We normally send out what we call “litigation hold” letters in major litigation, but sometimes the letters do not go out until a lawsuit is filed, and information becomes “evidence” long before that, say, a demand letter stage. It usually helps us to have key evidence, so take steps to preserve it there is a hint it may be important later, for example, if you are conducting any kind of investigation. IF IN DOUBT, save everything.
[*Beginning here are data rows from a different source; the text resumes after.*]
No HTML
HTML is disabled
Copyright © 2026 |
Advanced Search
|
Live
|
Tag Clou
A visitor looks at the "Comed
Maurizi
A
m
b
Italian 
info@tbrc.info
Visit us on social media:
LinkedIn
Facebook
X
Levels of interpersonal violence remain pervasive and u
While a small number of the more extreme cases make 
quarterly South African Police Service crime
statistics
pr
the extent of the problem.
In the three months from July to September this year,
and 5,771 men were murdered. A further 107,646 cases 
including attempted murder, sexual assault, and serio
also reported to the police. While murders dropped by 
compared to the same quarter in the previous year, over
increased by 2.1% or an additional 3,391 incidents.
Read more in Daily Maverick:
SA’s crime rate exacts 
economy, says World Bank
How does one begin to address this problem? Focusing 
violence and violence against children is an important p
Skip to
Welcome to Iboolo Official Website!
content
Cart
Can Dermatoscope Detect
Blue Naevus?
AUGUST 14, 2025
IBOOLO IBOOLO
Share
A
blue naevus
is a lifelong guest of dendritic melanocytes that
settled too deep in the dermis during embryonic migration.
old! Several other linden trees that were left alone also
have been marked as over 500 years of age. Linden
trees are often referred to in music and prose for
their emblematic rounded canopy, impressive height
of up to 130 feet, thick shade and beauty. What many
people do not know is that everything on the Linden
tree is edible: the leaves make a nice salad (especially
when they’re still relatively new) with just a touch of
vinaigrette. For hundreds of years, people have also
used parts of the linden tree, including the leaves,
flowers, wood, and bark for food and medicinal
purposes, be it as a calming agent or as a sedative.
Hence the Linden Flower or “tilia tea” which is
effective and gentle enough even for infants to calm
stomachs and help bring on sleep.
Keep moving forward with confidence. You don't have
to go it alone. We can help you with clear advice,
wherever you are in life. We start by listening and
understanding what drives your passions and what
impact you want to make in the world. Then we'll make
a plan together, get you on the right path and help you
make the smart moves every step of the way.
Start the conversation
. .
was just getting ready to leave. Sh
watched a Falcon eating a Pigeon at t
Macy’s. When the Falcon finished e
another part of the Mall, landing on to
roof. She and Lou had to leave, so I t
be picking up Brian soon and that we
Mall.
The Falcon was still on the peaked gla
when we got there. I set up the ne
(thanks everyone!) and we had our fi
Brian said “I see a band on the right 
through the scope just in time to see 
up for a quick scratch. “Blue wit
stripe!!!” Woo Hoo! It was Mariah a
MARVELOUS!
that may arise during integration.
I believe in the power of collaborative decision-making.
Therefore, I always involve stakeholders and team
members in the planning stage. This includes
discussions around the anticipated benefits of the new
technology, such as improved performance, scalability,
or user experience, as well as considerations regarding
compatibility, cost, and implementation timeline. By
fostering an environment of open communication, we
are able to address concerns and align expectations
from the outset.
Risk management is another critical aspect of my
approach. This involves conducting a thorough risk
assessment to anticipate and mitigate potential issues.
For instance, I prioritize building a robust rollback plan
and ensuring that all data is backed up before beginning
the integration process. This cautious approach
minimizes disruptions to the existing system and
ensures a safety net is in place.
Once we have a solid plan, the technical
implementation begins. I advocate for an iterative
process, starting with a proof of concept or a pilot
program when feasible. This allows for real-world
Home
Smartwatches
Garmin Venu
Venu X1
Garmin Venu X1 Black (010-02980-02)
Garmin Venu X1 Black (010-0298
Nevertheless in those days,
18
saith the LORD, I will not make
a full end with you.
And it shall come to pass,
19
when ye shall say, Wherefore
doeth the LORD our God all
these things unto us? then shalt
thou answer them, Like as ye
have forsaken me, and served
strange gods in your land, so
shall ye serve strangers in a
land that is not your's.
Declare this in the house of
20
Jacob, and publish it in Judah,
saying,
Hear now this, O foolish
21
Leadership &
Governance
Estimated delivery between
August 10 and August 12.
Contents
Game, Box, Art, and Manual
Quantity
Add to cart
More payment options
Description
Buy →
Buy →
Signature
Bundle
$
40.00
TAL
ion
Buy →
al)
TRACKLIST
Finally, if you don’t get enough of me here, my dear friend Jason Berkowitz (who MANY of you already know), decided he wanted to put a voice to some of these articles, so he has asked me to join him on his podcast: LA Hospitality News To Go. He even made me go get a REAL MIC! (It’s so much fun!!) Anyway, it’s available on all podcast platforms, or you can check out this website:
https://www.lahospitalitynewstogo.com/
And I hope you all have been taking a little time for your selves, to put on your own oxygen masks, as I say. We took a group from my firm up to the Hollywood Sign to enjoy the beautiful weekend yesterday, and I plan to take the day Sunday with my daughter for Mother’s Day. To my fellow mamas out there, I see you and support you as well, and hope you either get time with your family or away from them, which ever gives you more pleasure these days (no judgment here, I understand where you are!)